Dois médicos e um enfermeiro foram infetados mas receberam tratamento nos seus países e podem agora contar as suas histórias. Os cuidados que receberam fizeram a diferença em relação ao que se passa nas zonas mais atingidas

Quando Silje Michalsen chegou à Serra Leoa para a sua primeira missão em África não podia imaginar o cenário que ia encontrar nem prever o desfecho da experiência. A médica norueguesa aterrou no país a 2 de junho, sete dias depois de a Organização Mundial da Saúde (OMS) confirmar o primeiro caso de ébola no país. No dia em que chegou já havia 50 casos suspeitos, um mês depois eram 239, a ponta do icebergue. O alastrar do vírus mudou-lhe os planos: tinha ido combater a febre de Lassa e acabou no meio da maior epidemia de sempre de ébola. Durante três meses, em Bo, a segunda cidade do país, viu o vírus aproximar-se e espalhar-se, viu doentes morrerem e colegas adoecerem, até que um dia foi a sua vez. Mas esta médica de 30 anos sobreviveu para contar a sua história e chamar a atenção para os milhares de histórias por contar na África Ocidental.

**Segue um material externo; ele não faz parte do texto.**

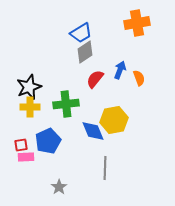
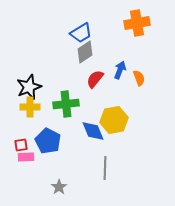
blue pentagon: rotated 20 degrees counterclockwise
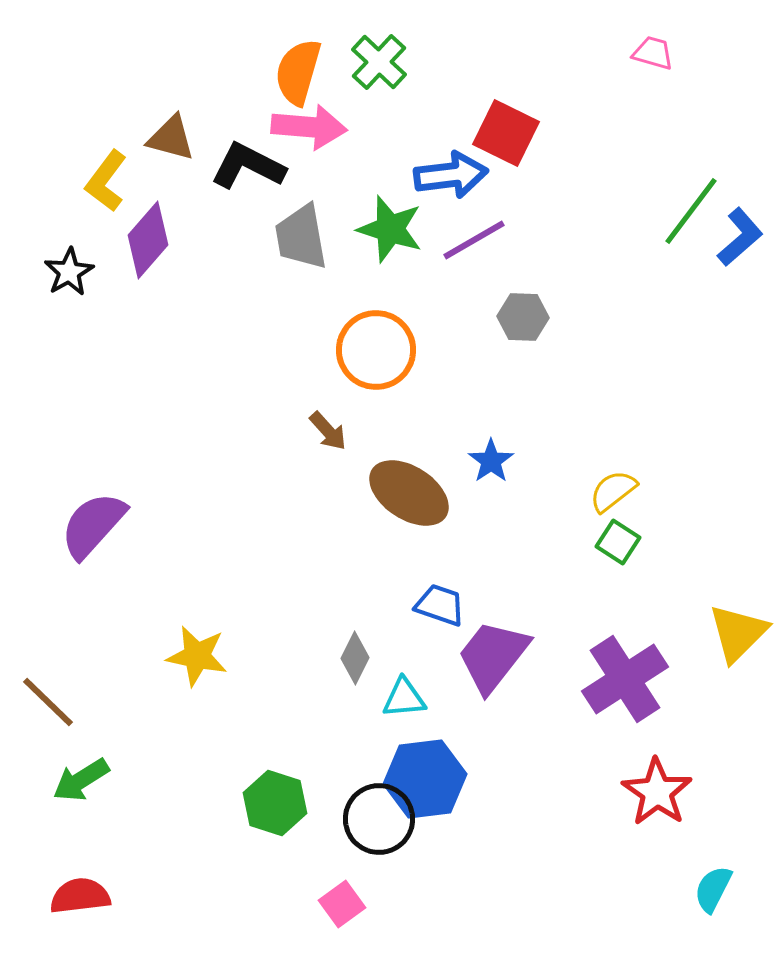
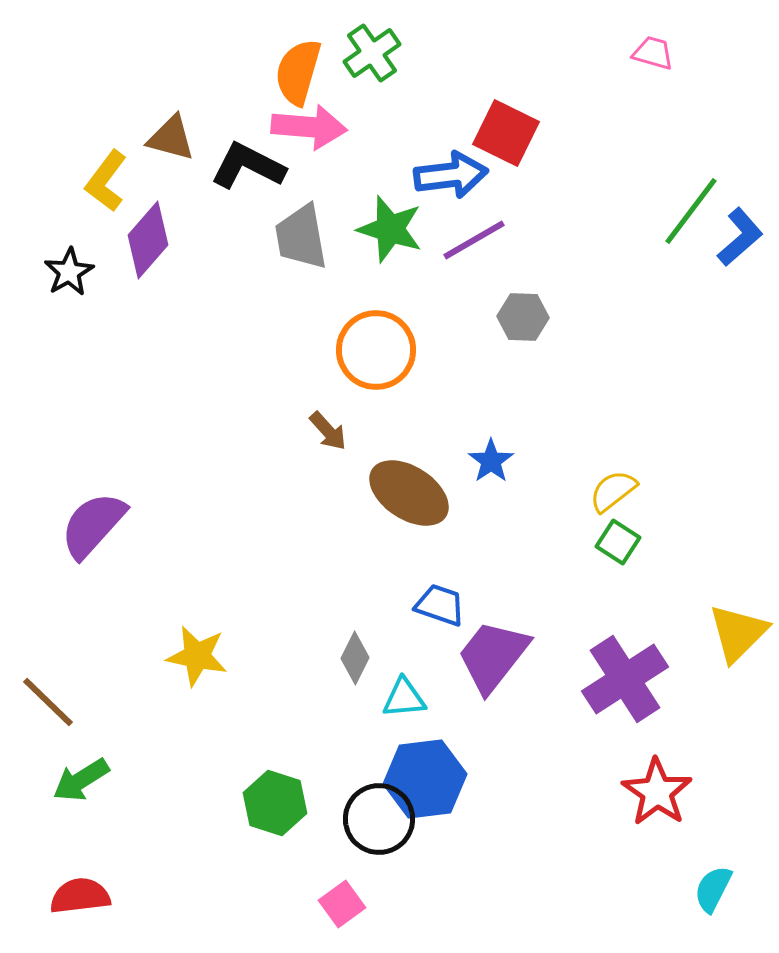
green cross: moved 7 px left, 9 px up; rotated 12 degrees clockwise
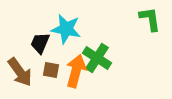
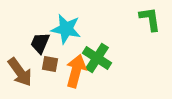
brown square: moved 1 px left, 6 px up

Sobreviver ao ébola é mais do que um jogo de probabilidades, mas os números são assustadores: 10 136 casos na África Ocidental, 4921 mortes, ou seja, uma taxa de letalidade a rondar os 50%, que alguns especialistas empurram para os 70%. Silje conhecia os números e a realidade que escondem. "No sábado, 4 de outubro, sentia-me mal quando cheguei a casa, medi a temperatura e descobri que tinha um pouco de febre." Isolou-se no quarto e aguardou pelos resultados dos testes feitos pelos colegas - o da malária deu negativo, o do ébola veio positivo.